Whalebone, Or Baleen, the horny laminated plates or blades in the mouth of the balcena or right whale. These plates, which number about 300 in the mouth of a full-grown animal, are from 10 to 15 ft. long, and serve the purpose of retaining the small fry which compose the food of the right whale. The whalebone is not properly bone, but bears a strong resemblance to the horns of cattle, the hoofs of the horse, or the nails and hair of the human species. It is almost identical in structure with the horn of the rhinoceros. Three kinds are distinguished in commerce, though there is little difference in the quality: the Greenland, the South sea, and the N. W. coast bone. It is used for the ribs of stretchers of umbrellas and parasols, for stays, brushes, whip handles, the manufacture of hair cloth, for hats and bonnets, canes, and other articles. The increasing price has led to the substitution for it of steel, vulcanite, and rattan.
Whatcom, a N. W. county of Washington territory, bounded N. by British Columbia and W. by Washington sound, lying between the gulf of Georgia and the strait of Fuca; area, about 4,100 sq. m.; pop. in 1870, 534. It is watered by several streams. The coast is indented by Beliingham bay, near which is Lake Whatcom, and in the vicinity are coal mines. The interior is covered with dense forests, and the E. part is crossed by lofty and rugged mountains. Mt. Baker in this region is over 10,000 ft. high. Lumber is the principal source of wealth. The chief productions in 1870 were 1,275 bushels of wheat, 5,430 of oats, 1,686 of barley, 2,392 of peas and beans, 28,600 of potatoes, 30,210 lbs. of wool, 16,600 of butter, and 1,364 tons of hay. There were 131 horses, 617 milch cows, 1,485 other cattle, 10,070 sheep, and 1,634 swine. Capital, Whatcom.
See Stone Chat.
Whitby, a town and port of entry of the province of Ontario, Canada, capital of Ontario co., on Lake Ontario, at the S. terminus of the Whitby and Port Perry railway, and on the Grand Trunk line, 30 m. E. by N. of Toronto; pop. in 1871, 2,732. The harbor is one of the best on the lake. There are manufactories of iron castings, mill machinery, agricultural implements, musical instruments, leather, etc, three branch banks, a grammar and several common schools, a weekly newspaper, and churches of five denominations. The value of imports for the year ending June 30,1874, was $77,781; of exports, $478,860.

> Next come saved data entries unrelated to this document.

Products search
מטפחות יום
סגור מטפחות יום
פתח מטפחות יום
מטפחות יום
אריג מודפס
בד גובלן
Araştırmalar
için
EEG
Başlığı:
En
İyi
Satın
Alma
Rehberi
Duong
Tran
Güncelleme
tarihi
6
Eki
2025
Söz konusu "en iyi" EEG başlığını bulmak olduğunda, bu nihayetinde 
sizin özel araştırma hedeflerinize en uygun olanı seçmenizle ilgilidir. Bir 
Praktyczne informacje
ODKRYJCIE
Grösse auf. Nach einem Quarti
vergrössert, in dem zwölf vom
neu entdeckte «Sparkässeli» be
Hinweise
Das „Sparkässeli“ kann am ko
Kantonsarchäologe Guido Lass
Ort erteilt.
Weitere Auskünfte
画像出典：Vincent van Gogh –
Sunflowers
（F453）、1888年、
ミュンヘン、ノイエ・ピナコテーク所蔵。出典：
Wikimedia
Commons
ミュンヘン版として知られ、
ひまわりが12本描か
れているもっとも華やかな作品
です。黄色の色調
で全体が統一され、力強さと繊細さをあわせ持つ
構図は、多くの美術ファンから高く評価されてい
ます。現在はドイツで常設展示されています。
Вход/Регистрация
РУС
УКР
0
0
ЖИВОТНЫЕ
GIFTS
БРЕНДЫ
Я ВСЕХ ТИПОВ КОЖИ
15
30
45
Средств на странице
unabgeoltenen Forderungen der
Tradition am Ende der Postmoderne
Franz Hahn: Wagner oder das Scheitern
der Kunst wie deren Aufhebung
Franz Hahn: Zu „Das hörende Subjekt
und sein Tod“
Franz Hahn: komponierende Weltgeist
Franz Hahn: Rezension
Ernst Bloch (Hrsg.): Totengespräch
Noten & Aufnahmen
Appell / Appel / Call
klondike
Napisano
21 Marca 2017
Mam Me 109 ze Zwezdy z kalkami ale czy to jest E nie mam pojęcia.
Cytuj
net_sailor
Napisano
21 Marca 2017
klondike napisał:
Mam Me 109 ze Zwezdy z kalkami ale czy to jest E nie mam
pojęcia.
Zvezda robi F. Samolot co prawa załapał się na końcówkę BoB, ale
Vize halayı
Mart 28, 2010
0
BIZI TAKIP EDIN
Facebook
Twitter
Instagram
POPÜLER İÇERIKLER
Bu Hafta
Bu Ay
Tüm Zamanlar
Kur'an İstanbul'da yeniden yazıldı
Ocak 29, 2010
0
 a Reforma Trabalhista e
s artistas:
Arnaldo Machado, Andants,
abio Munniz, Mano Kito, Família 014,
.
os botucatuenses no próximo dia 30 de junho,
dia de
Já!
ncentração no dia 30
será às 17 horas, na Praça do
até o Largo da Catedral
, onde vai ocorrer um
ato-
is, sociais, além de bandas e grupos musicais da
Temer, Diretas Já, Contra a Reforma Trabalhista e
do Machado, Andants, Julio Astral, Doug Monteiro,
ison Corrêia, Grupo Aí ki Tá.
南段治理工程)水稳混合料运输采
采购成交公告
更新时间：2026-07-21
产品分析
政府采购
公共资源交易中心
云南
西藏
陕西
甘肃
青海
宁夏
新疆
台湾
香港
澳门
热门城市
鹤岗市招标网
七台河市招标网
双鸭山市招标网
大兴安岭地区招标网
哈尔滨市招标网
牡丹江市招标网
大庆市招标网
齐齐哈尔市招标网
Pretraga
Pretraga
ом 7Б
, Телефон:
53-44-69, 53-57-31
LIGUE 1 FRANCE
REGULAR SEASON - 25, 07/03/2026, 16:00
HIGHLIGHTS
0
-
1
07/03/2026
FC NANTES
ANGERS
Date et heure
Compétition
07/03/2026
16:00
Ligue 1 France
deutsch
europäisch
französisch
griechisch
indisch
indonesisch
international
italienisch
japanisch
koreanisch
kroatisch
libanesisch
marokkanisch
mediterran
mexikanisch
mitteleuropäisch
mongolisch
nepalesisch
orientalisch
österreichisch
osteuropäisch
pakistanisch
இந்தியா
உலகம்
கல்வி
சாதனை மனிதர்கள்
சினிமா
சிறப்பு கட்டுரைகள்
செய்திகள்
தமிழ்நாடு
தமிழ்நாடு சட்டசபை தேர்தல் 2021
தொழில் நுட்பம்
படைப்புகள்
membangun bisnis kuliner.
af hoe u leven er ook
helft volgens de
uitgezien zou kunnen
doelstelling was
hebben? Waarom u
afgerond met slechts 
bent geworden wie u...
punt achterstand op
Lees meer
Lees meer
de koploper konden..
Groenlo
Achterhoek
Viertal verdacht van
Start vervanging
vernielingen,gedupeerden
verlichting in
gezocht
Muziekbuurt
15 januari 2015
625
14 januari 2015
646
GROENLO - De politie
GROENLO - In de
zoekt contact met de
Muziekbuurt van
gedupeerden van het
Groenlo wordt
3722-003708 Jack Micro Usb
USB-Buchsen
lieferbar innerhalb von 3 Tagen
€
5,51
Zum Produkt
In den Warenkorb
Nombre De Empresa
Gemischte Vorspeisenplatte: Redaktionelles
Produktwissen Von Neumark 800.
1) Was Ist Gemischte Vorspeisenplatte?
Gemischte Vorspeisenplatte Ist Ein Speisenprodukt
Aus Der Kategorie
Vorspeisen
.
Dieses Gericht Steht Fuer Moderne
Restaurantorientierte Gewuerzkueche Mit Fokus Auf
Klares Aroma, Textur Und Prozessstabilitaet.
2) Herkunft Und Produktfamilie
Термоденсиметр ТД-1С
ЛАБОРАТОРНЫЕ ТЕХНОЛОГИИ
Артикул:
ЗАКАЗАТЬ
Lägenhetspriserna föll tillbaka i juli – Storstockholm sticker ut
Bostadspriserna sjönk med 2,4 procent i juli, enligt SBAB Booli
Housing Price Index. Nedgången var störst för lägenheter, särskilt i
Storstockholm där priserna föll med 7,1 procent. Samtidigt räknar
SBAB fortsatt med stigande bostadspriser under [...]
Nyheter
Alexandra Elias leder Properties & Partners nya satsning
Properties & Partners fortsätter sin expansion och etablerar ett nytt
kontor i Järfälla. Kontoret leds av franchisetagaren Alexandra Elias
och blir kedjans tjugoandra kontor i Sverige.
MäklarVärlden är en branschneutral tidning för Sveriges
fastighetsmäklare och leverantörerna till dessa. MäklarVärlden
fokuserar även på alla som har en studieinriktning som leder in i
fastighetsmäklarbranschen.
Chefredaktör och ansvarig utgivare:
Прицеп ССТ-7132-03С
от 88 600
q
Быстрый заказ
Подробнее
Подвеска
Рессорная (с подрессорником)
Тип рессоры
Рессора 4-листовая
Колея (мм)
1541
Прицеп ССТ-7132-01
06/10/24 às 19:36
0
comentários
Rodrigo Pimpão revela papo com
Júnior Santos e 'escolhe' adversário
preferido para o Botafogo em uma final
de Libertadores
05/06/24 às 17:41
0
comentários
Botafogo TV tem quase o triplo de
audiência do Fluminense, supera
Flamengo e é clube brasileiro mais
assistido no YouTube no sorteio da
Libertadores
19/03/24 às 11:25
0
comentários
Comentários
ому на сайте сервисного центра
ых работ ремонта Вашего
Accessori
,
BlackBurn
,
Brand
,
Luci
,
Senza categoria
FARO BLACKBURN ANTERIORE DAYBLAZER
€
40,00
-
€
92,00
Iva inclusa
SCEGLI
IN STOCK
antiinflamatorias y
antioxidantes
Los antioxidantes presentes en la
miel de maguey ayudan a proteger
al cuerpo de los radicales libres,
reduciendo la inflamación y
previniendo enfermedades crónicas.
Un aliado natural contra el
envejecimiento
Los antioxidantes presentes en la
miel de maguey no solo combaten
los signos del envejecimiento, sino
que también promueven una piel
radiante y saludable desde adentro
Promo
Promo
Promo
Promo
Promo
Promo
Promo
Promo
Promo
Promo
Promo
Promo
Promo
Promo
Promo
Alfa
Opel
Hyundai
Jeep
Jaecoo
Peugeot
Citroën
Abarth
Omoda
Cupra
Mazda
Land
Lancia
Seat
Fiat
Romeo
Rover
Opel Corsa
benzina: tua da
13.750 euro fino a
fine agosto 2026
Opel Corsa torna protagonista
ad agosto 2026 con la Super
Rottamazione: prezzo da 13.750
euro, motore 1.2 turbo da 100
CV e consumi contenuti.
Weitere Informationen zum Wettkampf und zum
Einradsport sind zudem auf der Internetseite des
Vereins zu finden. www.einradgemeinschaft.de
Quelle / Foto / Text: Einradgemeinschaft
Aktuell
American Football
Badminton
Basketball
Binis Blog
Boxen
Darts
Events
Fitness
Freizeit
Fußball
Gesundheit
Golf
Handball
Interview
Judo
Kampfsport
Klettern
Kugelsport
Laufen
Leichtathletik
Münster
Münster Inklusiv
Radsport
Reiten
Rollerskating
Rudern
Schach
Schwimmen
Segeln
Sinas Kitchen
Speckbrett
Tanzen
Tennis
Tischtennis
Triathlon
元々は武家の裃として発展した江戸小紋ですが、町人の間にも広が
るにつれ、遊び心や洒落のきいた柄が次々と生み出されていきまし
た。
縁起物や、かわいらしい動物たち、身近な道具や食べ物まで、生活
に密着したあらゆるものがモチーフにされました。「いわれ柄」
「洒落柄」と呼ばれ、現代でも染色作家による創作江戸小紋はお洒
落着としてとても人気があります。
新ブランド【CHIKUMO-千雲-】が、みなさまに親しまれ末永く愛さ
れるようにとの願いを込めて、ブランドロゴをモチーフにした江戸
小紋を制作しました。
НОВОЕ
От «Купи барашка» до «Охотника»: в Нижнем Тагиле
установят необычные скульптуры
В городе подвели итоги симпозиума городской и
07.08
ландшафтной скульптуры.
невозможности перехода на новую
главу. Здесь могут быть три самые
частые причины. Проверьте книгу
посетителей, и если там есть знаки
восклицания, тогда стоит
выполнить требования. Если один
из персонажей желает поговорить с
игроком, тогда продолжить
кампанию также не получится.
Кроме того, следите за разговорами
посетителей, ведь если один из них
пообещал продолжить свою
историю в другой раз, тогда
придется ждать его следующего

White Kennet, an English bishop, born in Dover in 1660, died in Peterborough in 1728. He was educated at Oxford, and was made bishop of Peterborough in 1718. He left a number of works, among which are: "Ecclesiastical Synods and Convocations historically stated and vindicated against Dr. Atterbury" (London, 1701); "The Case of Impropriations, and of the Augmentation of Vicarages and other insufficient Cures, stated by History and Law " (1704); "History of England, from the Accession of Charles I. to that of Queen Anne," published in the collection of English histories compiled by John Hughes (1706); "Bibliothece Americance, Primordia, an attempt toward laying the Foundation of an American Library" (1713); and "A Register and Chronicle, Ecclesiastical and Civil" (1728). His "Life" was published in 1730. He left a valuable collection of manuscripts, purchased by Lord Shelburne, and now part of the "Lans-downe manuscripts" in the British museum.